Work instructions => The copy you return must match the listing word for word and carry no pictures.

-- Supplied data follows --

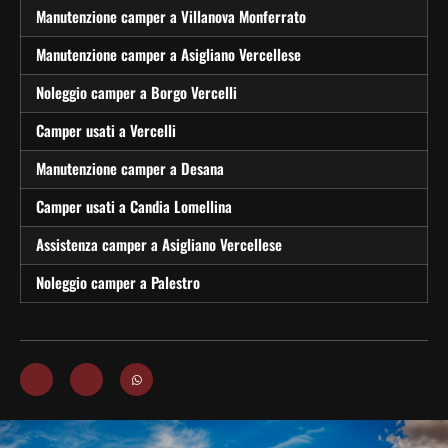
Manutenzione camper a Villanova Monferrato
Manutenzione camper a Asigliano Vercellese
Noleggio camper a Borgo Vercelli
Camper usati a Vercelli
Manutenzione camper a Desana
Camper usati a Candia Lomellina
Assistenza camper a Asigliano Vercellese
Noleggio camper a Palestro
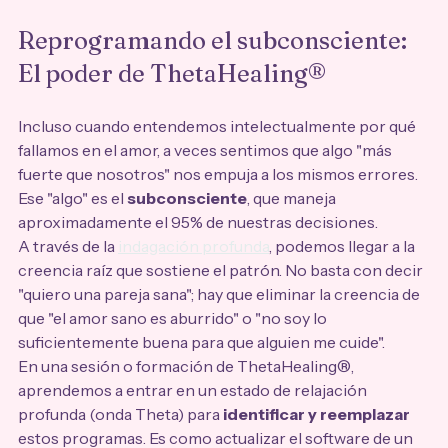
Reprogramando el subconsciente: 
El poder de ThetaHealing®
Incluso cuando entendemos intelectualmente por qué 
fallamos en el amor, a veces sentimos que algo "más 
fuerte que nosotros" nos empuja a los mismos errores. 
Ese "algo" es el 
subconsciente
, que maneja 
aproximadamente el 95% de nuestras decisiones.
A través de la 
indagación profunda
, podemos llegar a la 
creencia raíz que sostiene el patrón. No basta con decir 
"quiero una pareja sana"; hay que eliminar la creencia de 
que "el amor sano es aburrido" o "no soy lo 
suficientemente buena para que alguien me cuide". 
En una sesión o formación de ThetaHealing®, 
aprendemos a entrar en un estado de relajación 
profunda (onda Theta) para 
identificar y reemplazar
estos programas. Es como actualizar el software de un 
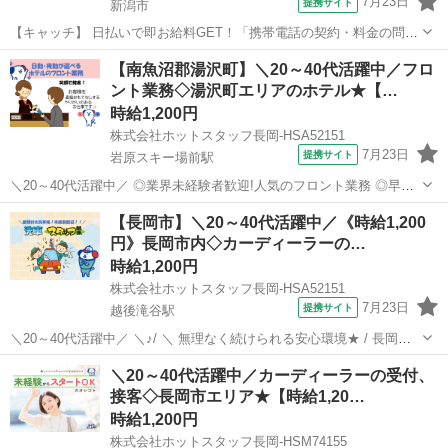
7月23日
提携サイト
新潟市
【キャッチ】 日払いで即お給料GET！「携帯電話の契約・料金の問合
せ対応」【経験不問！未経験◎】研修あり！女性も活躍中×優しい職場
新潟
新潟市
その他
【南魚沼郡湯沢町】＼20～40代活躍中／フロ
☆ウレシイ残業ほぼナシ♪高時給1270円！ 【コメント】 弊社なら事前
ント業務◇湯沢町エリアのホテル★【…
の職場見学が多数！お仕...
時給1,200円
株式会社ホットスタッフ長岡-HSA52151
7月23日
提携サイト
岩原スキー場前駅
＼20～40代活躍中／ ◎業界未経験者歓迎!人気のフロント業務 ◎早
番・遅番・夜勤が選べるので予定が立てやすく安定的に働けます!
新潟
南魚沼市
岩原スキー場前駅
フロント
【長岡市】＼20～40代活躍中／《時給1,200
◆◆◆◆◆◆◆◆◆◆◆◆◆◆◆ ★仕事内容★
円》長岡市内◇カーディーラーの…
◆◆◆◆◆◆◆◆◆◆◆◆◆◆◆ リゾートホ...
時給1,200円
株式会社ホットスタッフ長岡-HSA52151
7月23日
提携サイト
越後滝谷駅
＼20～40代活躍中／ ＼♪/ ＼ 無理なく続けられる安心環境★ / 長岡市
宮内エリアにある 自動車ディーラーの店舗で 洗車スタッフの募集です
新潟
長岡市
越後滝谷駅
その他
＼20～40代活躍中／カーディーラーの受付、
☆未経験歓迎! 性別不問! 20代から40代の若手世代から 人間関係に悩ま
接客◇長岡市エリア★【時給1,20…
ない...
時給1,200円
株式会社ホットスタッフ長岡-HSM74155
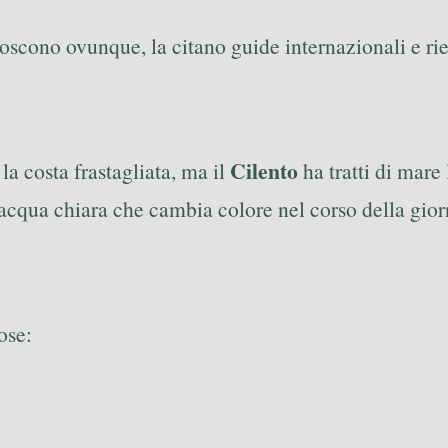
scono ovunque, la citano guide internazionali e rien
Cilento
a costa frastagliata, ma il
ha tratti di mare
’acqua chiara che cambia colore nel corso della gior
ose:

-- Supplied data concluded --

Solution to the exercise =>
Manutenzione camper a Villanova Monferrato
Manutenzione camper a Asigliano Vercellese
Noleggio camper a Borgo Vercelli
Camper usati a Vercelli
Manutenzione camper a Desana
Camper usati a Candia Lomellina
Assistenza camper a Asigliano Vercellese
Noleggio camper a Palestro
Reprogramando el subconsciente: 
El poder de ThetaHealing®
Incluso cuando entendemos intelectualmente por qué 
fallamos en el amor, a veces sentimos que algo "más 
fuerte que nosotros" nos empuja a los mismos errores. 
Ese "algo" es el 
subconsciente
, que maneja 
aproximadamente el 95% de nuestras decisiones.
A través de la 
indagación profunda
, podemos llegar a la 
creencia raíz que sostiene el patrón. No basta con decir 
"quiero una pareja sana"; hay que eliminar la creencia de 
que "el amor sano es aburrido" o "no soy lo 
suficientemente buena para que alguien me cuide". 
En una sesión o formación de ThetaHealing®, 
aprendemos a entrar en un estado de relajación 
profunda (onda Theta) para 
identificar y reemplazar
estos programas. Es como actualizar el software de un 
7月23日
提携サイト
新潟市
【キャッチ】 日払いで即お給料GET！「携帯電話の契約・料金の問合
せ対応」【経験不問！未経験◎】研修あり！女性も活躍中×優しい職場
新潟
新潟市
その他
【南魚沼郡湯沢町】＼20～40代活躍中／フロ
☆ウレシイ残業ほぼナシ♪高時給1270円！ 【コメント】 弊社なら事前
ント業務◇湯沢町エリアのホテル★【…
の職場見学が多数！お仕...
時給1,200円
株式会社ホットスタッフ長岡-HSA52151
7月23日
提携サイト
岩原スキー場前駅
＼20～40代活躍中／ ◎業界未経験者歓迎!人気のフロント業務 ◎早
番・遅番・夜勤が選べるので予定が立てやすく安定的に働けます!
新潟
南魚沼市
岩原スキー場前駅
フロント
【長岡市】＼20～40代活躍中／《時給1,200
◆◆◆◆◆◆◆◆◆◆◆◆◆◆◆ ★仕事内容★
円》長岡市内◇カーディーラーの…
◆◆◆◆◆◆◆◆◆◆◆◆◆◆◆ リゾートホ...
時給1,200円
株式会社ホットスタッフ長岡-HSA52151
7月23日
提携サイト
越後滝谷駅
＼20～40代活躍中／ ＼♪/ ＼ 無理なく続けられる安心環境★ / 長岡市
宮内エリアにある 自動車ディーラーの店舗で 洗車スタッフの募集です
新潟
長岡市
越後滝谷駅
その他
＼20～40代活躍中／カーディーラーの受付、
☆未経験歓迎! 性別不問! 20代から40代の若手世代から 人間関係に悩ま
接客◇長岡市エリア★【時給1,20…
ない...
時給1,200円
株式会社ホットスタッフ長岡-HSM74155
scono ovunque, la citano guide internazionali e rien
Cilento
a costa frastagliata, ma il
ha tratti di mare
’acqua chiara che cambia colore nel corso della gior
ose:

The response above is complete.